Escalating tensions and persistent protests have now prompted the government of Egypt to completely block all access to internet as well as SMS services.

Soon after protests against the regime of President Hosni Mubarak broke out on Tuesday, the communication blockade began with the blocking of microblogging site Twitter. This was elicited by the fact that the protestors were able to unite and organize rallies with the help of social media sites like Twitter and Facebook.

Latest reports suggest that internet services were disrupted early on Friday.  The blockade applied to all forms of internet access including 3G and Blackberry internet services. The short messaging service on mobile phones has also been hit.  

Late on Thursday, the interior ministry issued a statement warning of decisive measures against dissidents who planned protests after noon prayers. The ministry also mentioned the activists sent messages to citizens to gather in a number of mosques in the provinces during Friday prayers.

Thousands have been protesting against Hosni Mubarak, who has been ruling since 1981. The revolution in Tunisia, which led to the dethroning of President Zine El Abidine Ben Ali is seen as one of the influences behind the massive anti-government movement in Egypt.

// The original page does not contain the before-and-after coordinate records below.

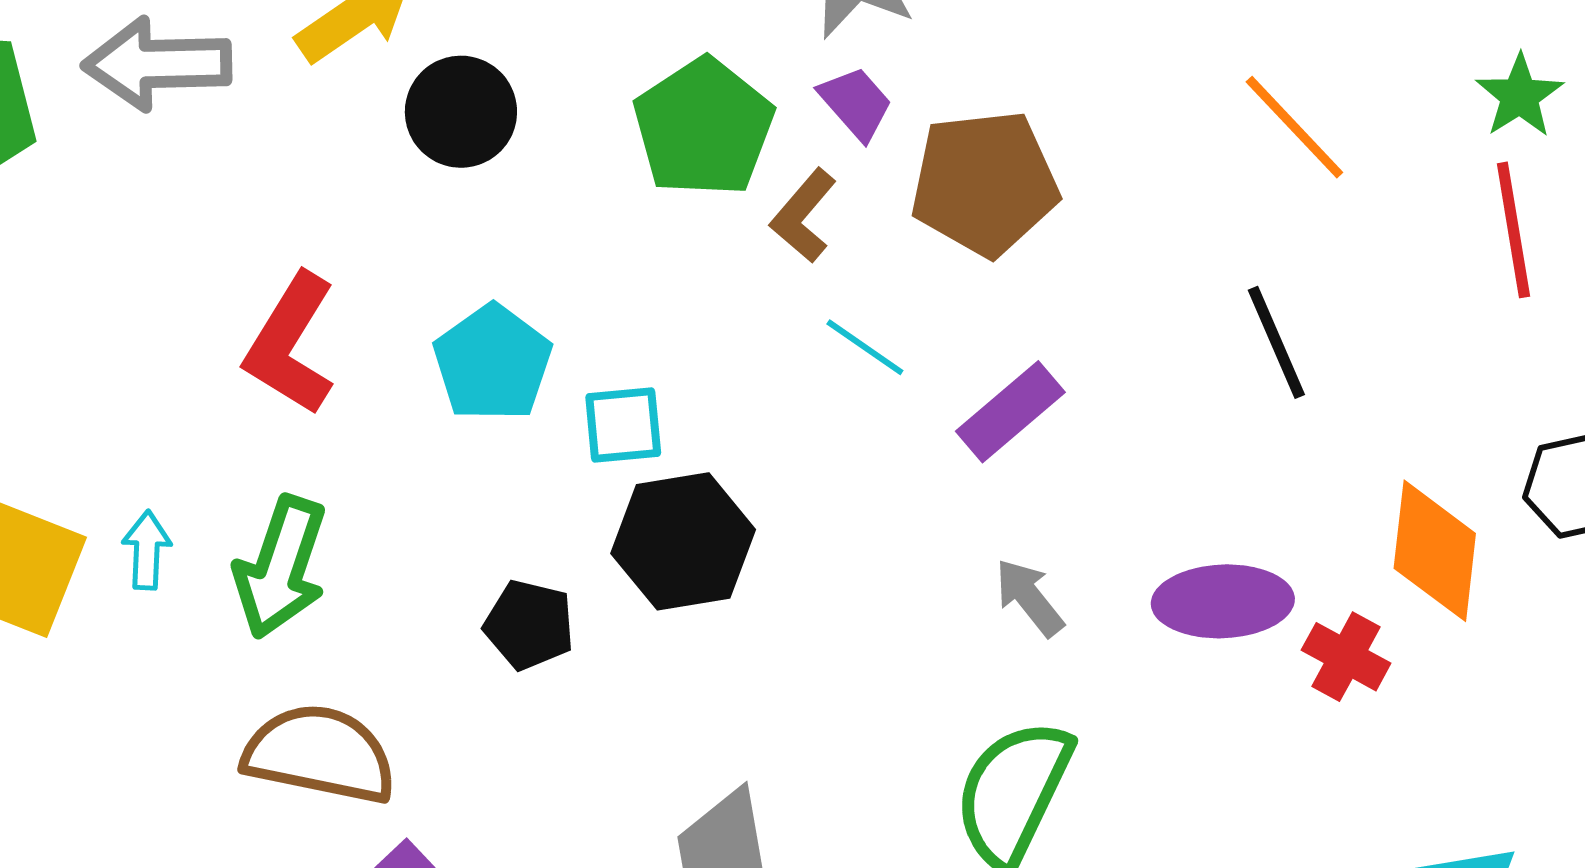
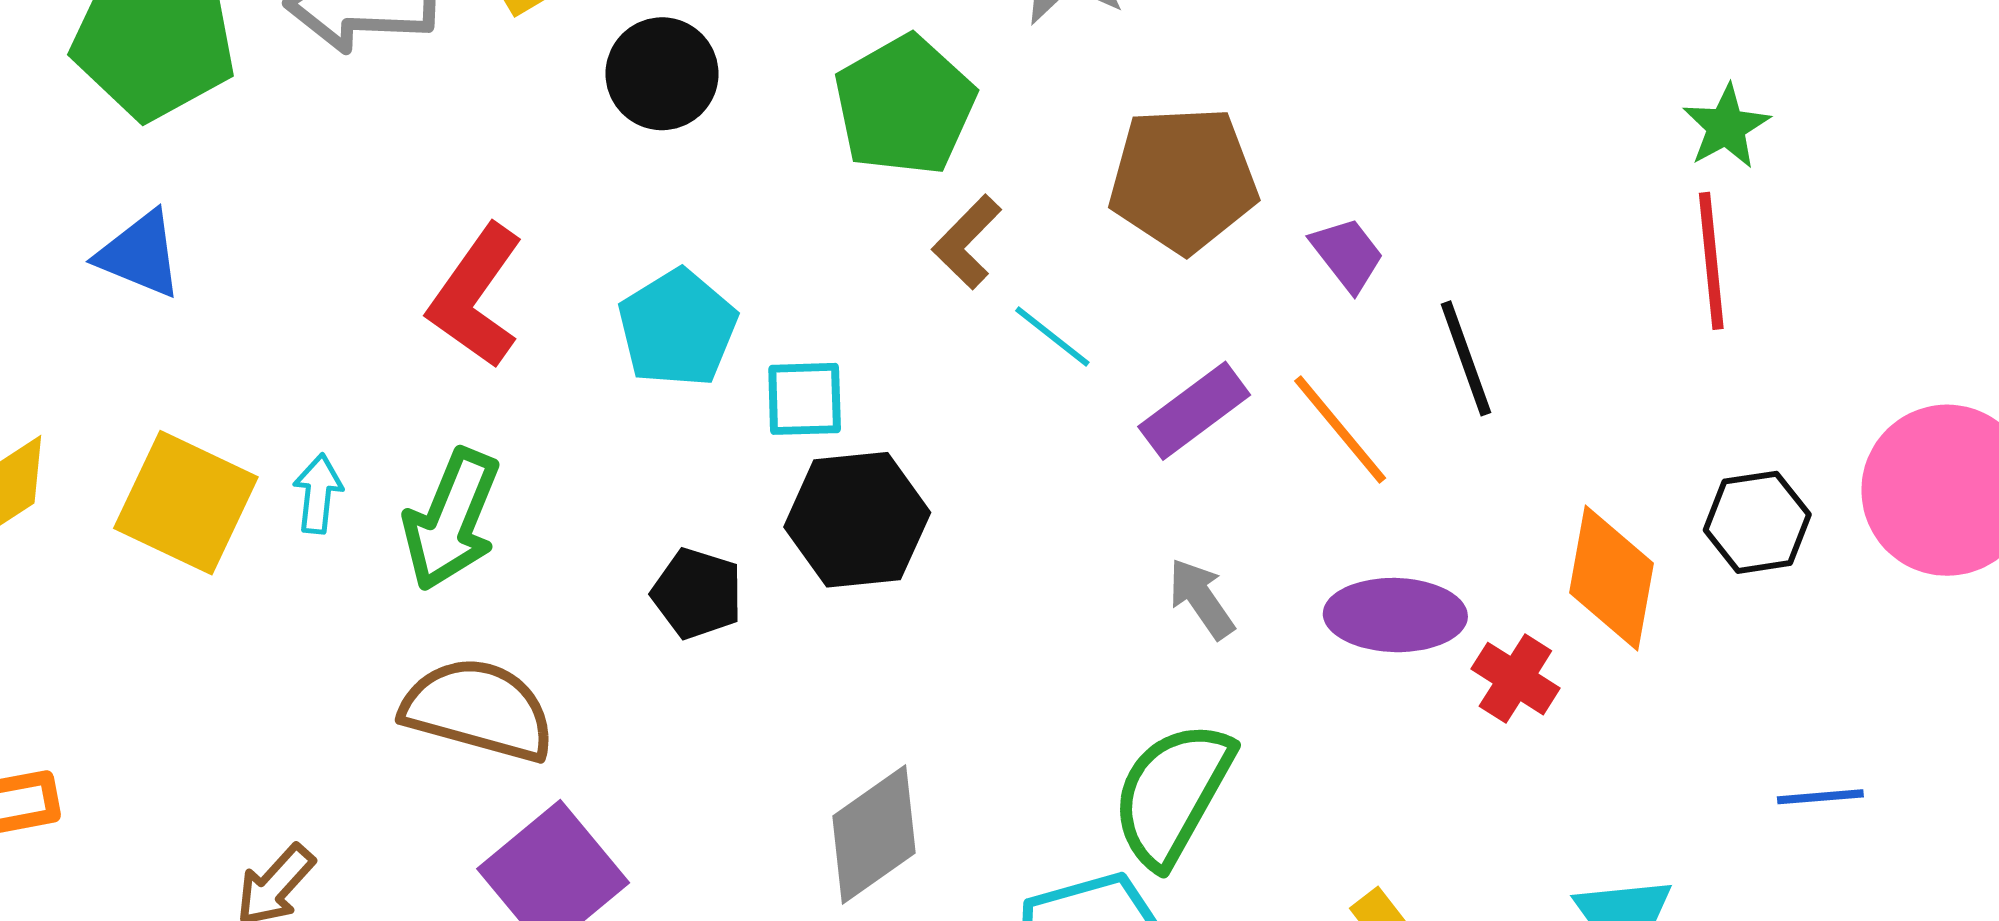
purple trapezoid: (856, 103) -> (1347, 254), moved
orange line: (1294, 127) -> (1340, 430), moved
brown L-shape: (803, 216) -> (967, 242), moved

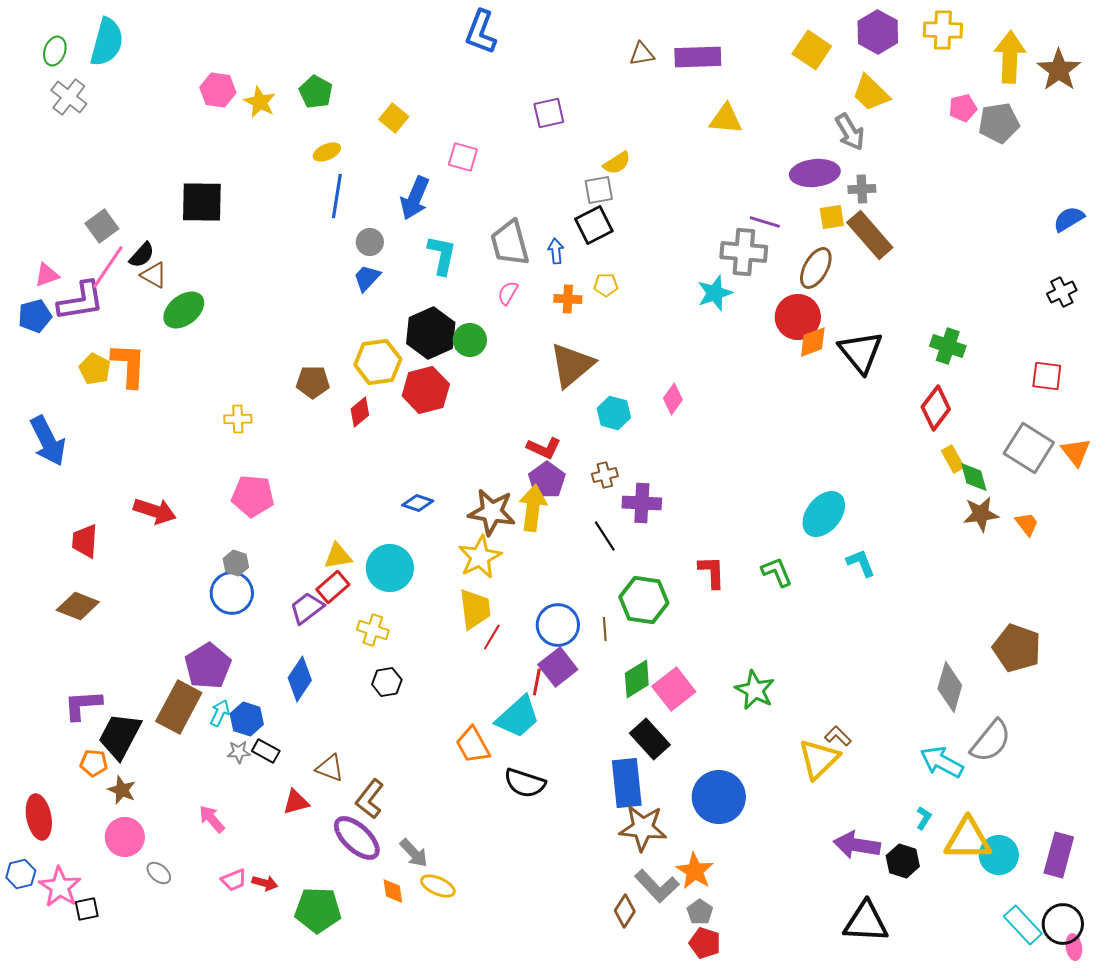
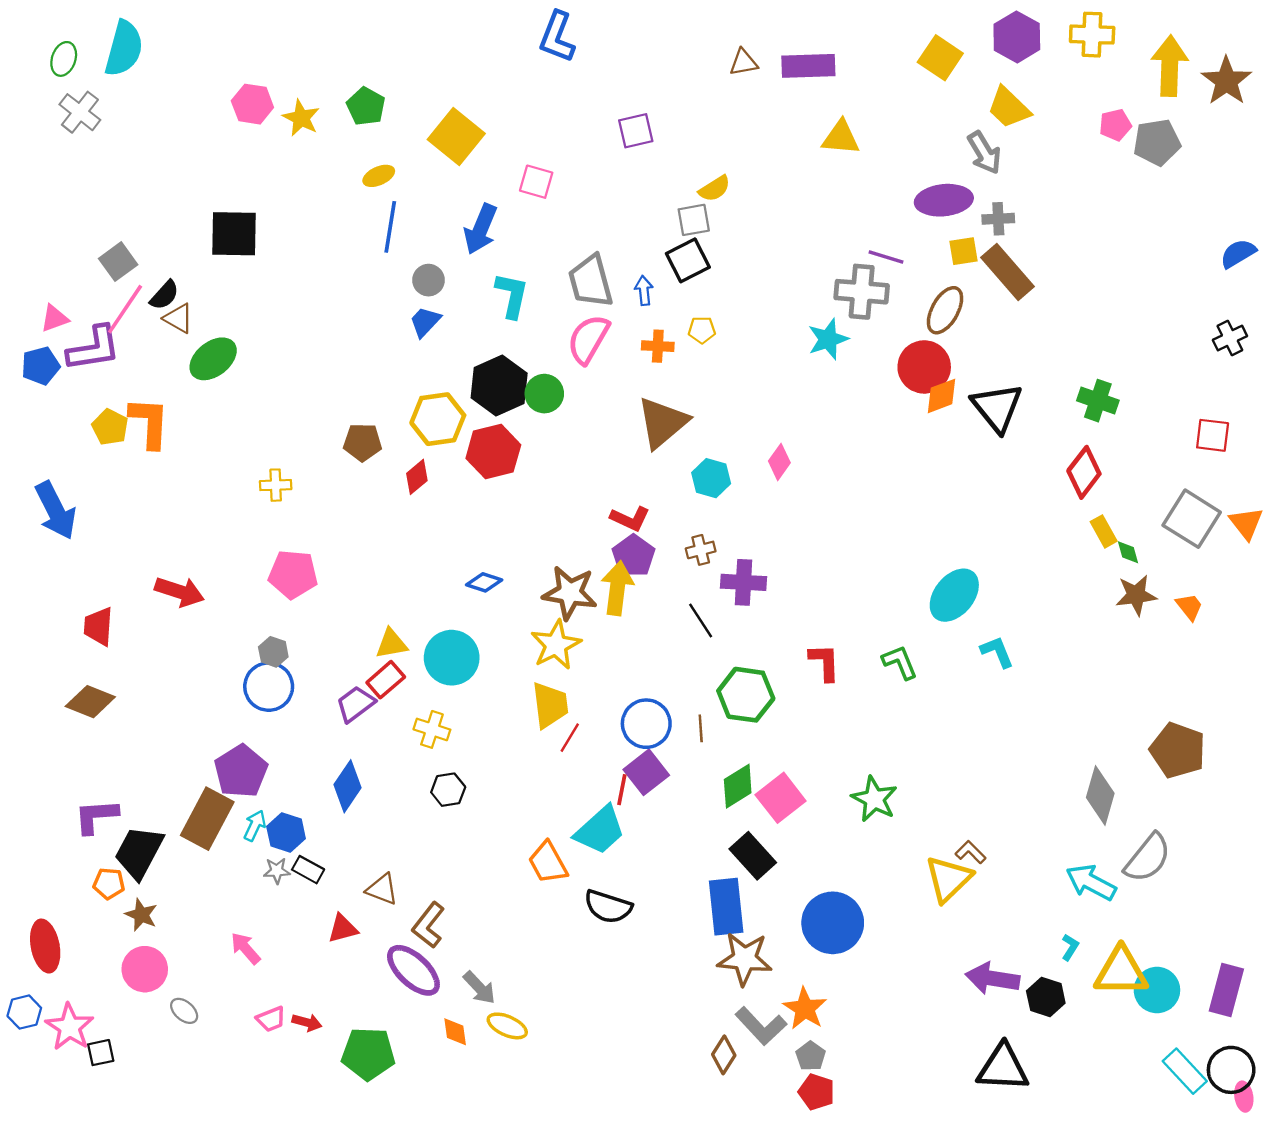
yellow square: (394, 118) -> (456, 137), size x1.6
pink semicircle: (508, 293) -> (588, 339), size x1.8
green diamond: (974, 477) -> (1128, 552), size x0.7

In the protests that continued on Wednesday and Thursday, seven were killed, including five demonstrators and two police personnel.

In a blog post, Front to Defend Egypt Protestors (FDEP) documented the government crackdown on demonstrators via controlling the flow of information through online platforms and communications means.

The FDEP accused that the telecommunication companies Vodafone, Mobinil and Etisalat of cooperating with the crackdown citing security reasons. When the members of the Front called customer services of Vodafone, Mobinil and Etisalat,  one other reason they reportedly got from the companies was that we choose specific customers to disable the services from them.